The ANFIS is a prominent soft computing approach capable of estimating any real continuous function is a compact set to any level of precision [109]. The ANFIS model combines the strength of both fuzzy logic with neural networks to model uncertain situations correctly. The ANFIS is a commonly used model for runoff simulation [102,103,110,111]. El-Shafie et al. [110] utilized the ANFIS model for monthly runoff forecasting and compared its performance with ANN. The findings suggested that the ANFIS model was capable of forecasting inflow with high accuracy, especially in severe inflow conditions, as compared to ANN. Özger [111] employed the Takagi Sugeno Fuzzy Inference System (TS) to simulate runoff series. The TS rule was based on a series of linear functions for predicting runoff. The TS relationship function took into account all of the uncertainty and complexity of the suggested model, and the correlation between the observation and prediction values was found to be satisfactory.

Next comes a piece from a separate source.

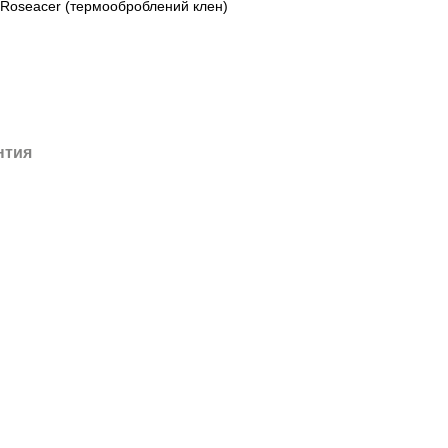
 Roseacer (термооброблений клен)
нтия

Pramanik and Panda [103] compared the performance of two ML methods such as ANN and ANFIS that trained on upstream flow data in order to predict downstream flow. The finding suggested that the neural network with a conjugate gradient algorithm performs better than the LM and gradient descent algorithms, while the ANFIS estimated outflow better than ANN. Sanikhani and Kisi [102] developed two distinct ANFIS models (ANFIS with sub-clusters [ANFISSC] and ANFIS with separated grids [ANFISGP]) for streamflow simulation at a monthly time scale. Both proposed models were utilized to predict runoff 1 month ahead, but the performance of the ANFISSC model was slightly superior to ANFISGP in predicting river flow. The widespread implementation of ANFIS for rainfall–runoff modelling is due to the fact that the fuzzy inference system can handle missing and convoluted data that characterize the runoff. Generally, it is difficult to characterize runoff precisely; an estimation approach (fuzzy set) was suggested in ANFIS to produce reasonable results in runoff modelling. Several researchers highlighted the advantages of ANFIS, which enabled them to obtain high-accuracy results for runoff modelling at various time scales.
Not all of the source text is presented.